University of Oklahoma expels two students for racist video
The University of Oklahoma has expelled two students linked to a video showing members of a fraternity singing a song filled with racial epithets, the school president said on Tuesday in a statement.
President David Boren said the two students were “identified as playing a leadership role in the singing of a racist chant” connected to a Sigma Alpha Epsilon fraternity event.
This story has been updated. Please see below.
The university on Monday closed the fraternity after a video surfaced showing students singing the song. Members were ordered to move out of the fraternity’s house and the school labeled the actions of those involved “disgraceful.”
Boren told CNN the university has no tolerance for racism and was examining what it could do under U.S. civil rights laws.

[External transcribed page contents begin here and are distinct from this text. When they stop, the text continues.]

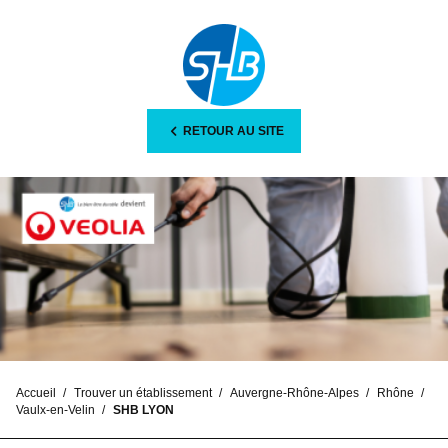
RETOUR AU SITE
Accueil
Trouver un établissement
Auvergne-Rhône-Alpes
Rhône
Vaulx-en-Velin
SHB LYON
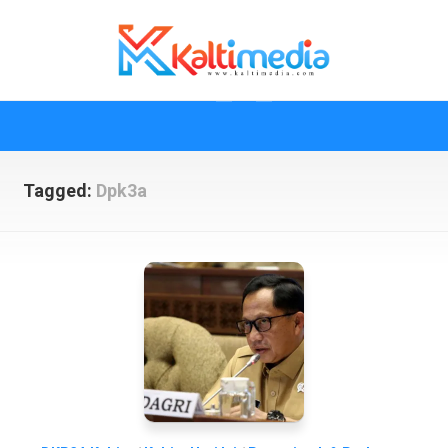
Skip
to
content
Tagged:
Dpk3a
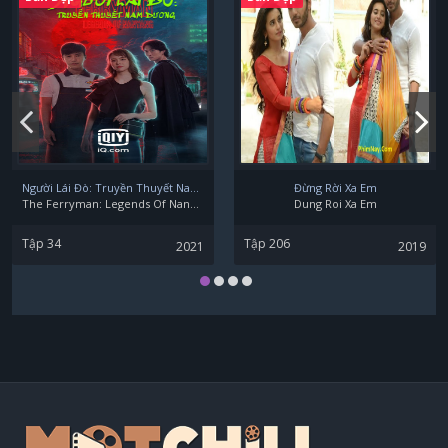
Fresh Arisara
Người Lái Đò: Truyền Thuyết Nam Dương
Đừng Rời Xa Em
The Ferryman: Legends Of Nanyang
Dung Roi Xa Em
Tập 34
Tập 206
2021
2019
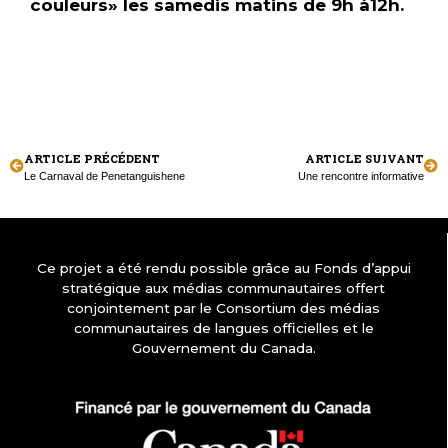
couleurs» les samedis matins de 9h à12h.
ARTICLE PRÉCÉDENT
ARTICLE SUIVANT
Le Carnaval de Penetanguishene
Une rencontre informative
Ce projet a été rendu possible grâce au Fonds d’appui
stratégique aux médias communautaires offert
conjointement par le Consortium des médias
communautaires de langues officielles et le
Gouvernement du Canada.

The 10-second video, posted online on Sunday, was shot on a bus chartered for a date night by the fraternity.
Students were seen and heard chanting in unison, using offensive language referring to blacks and vowing never to admit them to the fraternity.
Sigma Alpha Epsilon members were given until midnight on Tuesday to remove their belongings and vacate the frat house.

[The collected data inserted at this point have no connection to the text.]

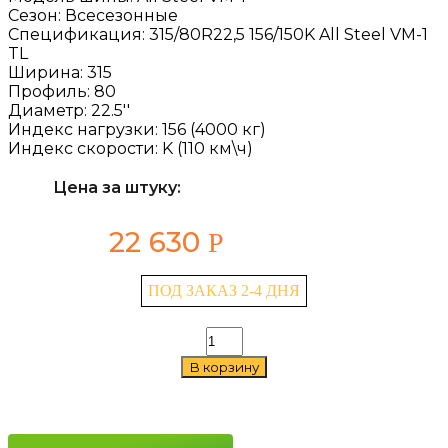
Сезон:
Всесезонные
Спецификация:
315/80R22,5 156/150K All Steel VM-1
TL
Ширина:
315
Профиль:
80
Диаметр:
22.5''
Индекс нагрузки:
156 (4000 кг)
Индекс скорости:
K (110 км\ч)
Цена за штуку:
22 630
Р
ПОД ЗАКАЗ 2-4 ДНЯ
Количество
товара
В корзину
TyRex
All
Steel
VM-
1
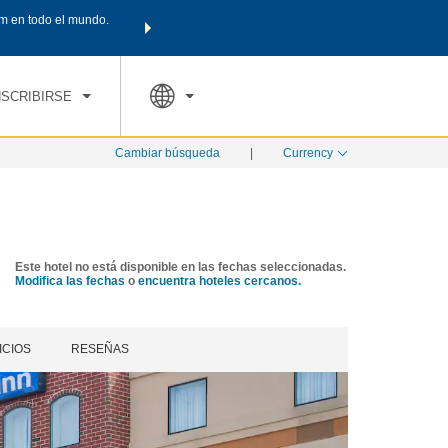
m en todo el mundo.
Agrupa tu hotel, vuelos y mucho más con los Paquetes de
PED
TARIFAS ESPECIALES
RESERVAR AHORA
en tu paquete tota
NSCRIBIRSE
Cambiar búsqueda
|
Currency
Este hotel no está disponible en las fechas seleccionadas.
Modifica las fechas
o
encuentra hoteles cercanos.
ICIOS
RESEÑAS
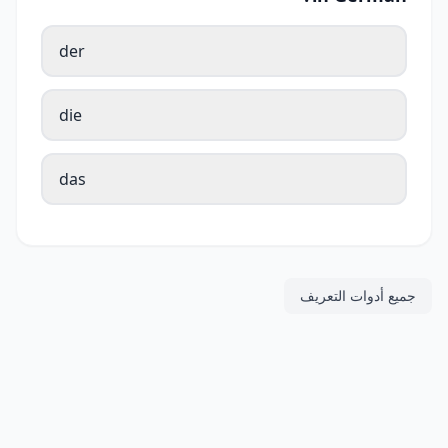
der
die
das
جميع أدوات التعريف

A sorority that may have been involved in the date night, the Tri Delta group, said it was cooperating with the university’s investigation. Its house on campus has not faced any sanctions.
The controversy played out on social media with an online fundraising campaign launched for a black cook who lost her job because of the closure of the house.
Another video made the rounds purportedly showing the fraternity’s white house mother using a racial slur.
William Bruce James II, one of the few black members of the Oklahoma fraternity who attended the university from 2001 to 2005, said the SAE house there has undergone a cultural change from the time he was a student.
“The guys in that video are not my brothers,” he told CNN. He said he never heard an inkling of the offending song when he was a student.
Update, 8:33 p.m.: CNN reported that one of the expelled students, identified as Parker Rice, apologized for his actions.
“I am deeply sorry for what I did Saturday night,” Rice said in a statement. “It was wrong and reckless. I made a horrible mistake by joining into the singing and encouraging others to do the same. For me, this is a devastating lesson and I am seeking guidance on how I can learn from this and make sure it never happens again. My goal for the long-term is to be a man who has the heart and the courage to reject racism wherever I see or experience it in the future.”